In the face of Melinda’s unforgiving silence, Jocelyn got up and hitched her purse over her shoulder. “You don’t have to forgive me. I understand that it may take a very long time for you to even think about it. But I do think that you should give Pete a chance to explain to you, to make it up to you, and to love you.”

She touched Mel’s shoulder, and Mel did her best not to recoil. “Thank you for at least letting me talk…letting me apologize.” Jocelyn turned and walked away, back down the little alley, toward the parking lot where she’d left her car.

Melinda watched her go. She couldn’t tell her that everything was okay between them.
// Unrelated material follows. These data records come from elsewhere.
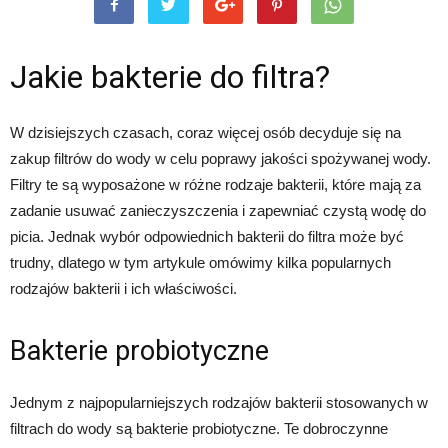
Jakie bakterie do filtra?
W dzisiejszych czasach, coraz więcej osób decyduje się na
zakup filtrów do wody w celu poprawy jakości spożywanej wody.
Filtry te są wyposażone w różne rodzaje bakterii, które mają za
zadanie usuwać zanieczyszczenia i zapewniać czystą wodę do
picia. Jednak wybór odpowiednich bakterii do filtra może być
trudny, dlatego w tym artykule omówimy kilka popularnych
rodzajów bakterii i ich właściwości.
Bakterie probiotyczne
Jednym z najpopularniejszych rodzajów bakterii stosowanych w
filtrach do wody są bakterie probiotyczne. Te dobroczynne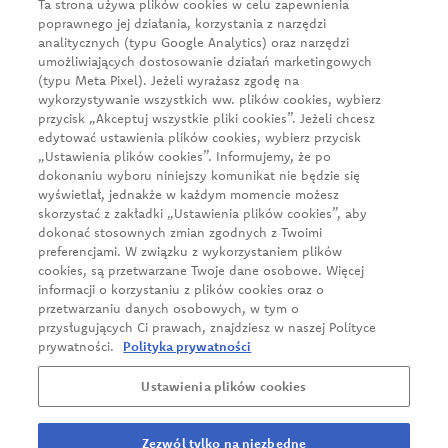
Ta strona używa plików cookies w celu zapewnienia
e-mail:
firma@cedc.com
poprawnego jej działania, korzystania z narzędzi
KRS: 0000051098
analitycznych (typu Google Analytics) oraz narzędzi
NIP: 526-020-93-95
umożliwiających dostosowanie działań marketingowych
(typu Meta Pixel). Jeżeli wyrażasz zgodę na
wykorzystywanie wszystkich ww. plików cookies, wybierz
przycisk „Akceptuj wszystkie pliki cookies”. Jeżeli chcesz
News
edytować ustawienia plików cookies, wybierz przycisk
„Ustawienia plików cookies”. Informujemy, że po
About us
dokonaniu wyboru niniejszy komunikat nie będzie się
wyświetlał, jednakże w każdym momencie możesz
Our products
skorzystać z zakładki „Ustawienia plików cookies”, aby
Business client
dokonać stosownych zmian zgodnych z Twoimi
preferencjami. W związku z wykorzystaniem plików
Sustainable growth
cookies, są przetwarzane Twoje dane osobowe. Więcej
informacji o korzystaniu z plików cookies oraz o
Career
przetwarzaniu danych osobowych, w tym o
przysługujących Ci prawach, znajdziesz w naszej Polityce
Contact
prywatności.
Polityka prywatności
Ustawienia plików cookies
Privacy Policy
Report a violation
Zezwól tylko na niezbędne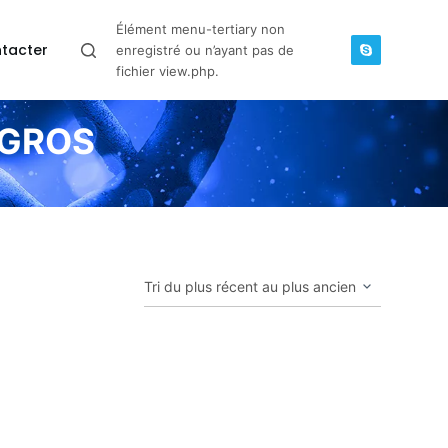
Élément menu-tertiary non
tacter
enregistré ou n’ayant pas de
fichier view.php.
 GROS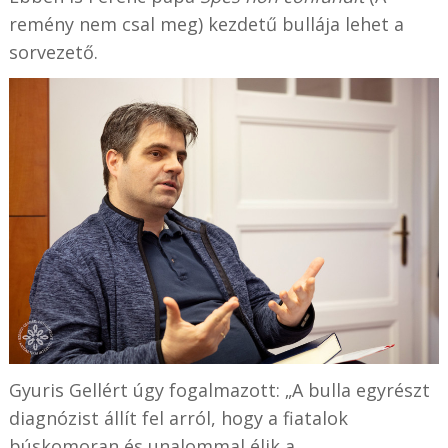
remény nem csal meg) kezdetű bullája lehet a
sorvezető.
Gyuris Gellért úgy fogalmazott: „A bulla egyrészt
diagnózist állít fel arról, hogy a fiatalok
búskomoran és unalommal élik a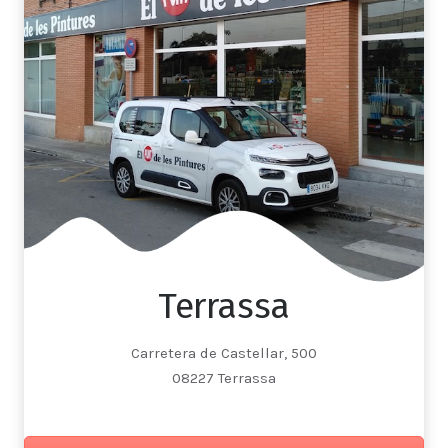
Terrassa
Carretera de Castellar, 500
08227 Terrassa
She couldn’t yet forgive her. But she did recognize that it hadn’t been easy for her mother to come here, to talk about the past and old wounds, or to plead the case of a man who had every reason to hate her.

She’d done it out of love, plain and simple—even if that love was buried deep under Botox and St. John knits, under compulsive dieting and Valentino handbags. She deserved an acknowledgement of that, some kind of crumb.

“Hey, Mom,” Melinda called. “You want to come inside for an oatmeal-raisin cookie?”

Okay, so it was a test. She admitted it. Was her mother up to the challenge? Would she ingest actual calories in the name of peace?

Jocelyn stopped in her tracks. Put her hand to the strap of her bag. And turned around. She walked three steps back toward her daughter. And her voice trembled as she said, “Yes, Melinda. Thank you. I’d love an oatmeal-raisin cookie.”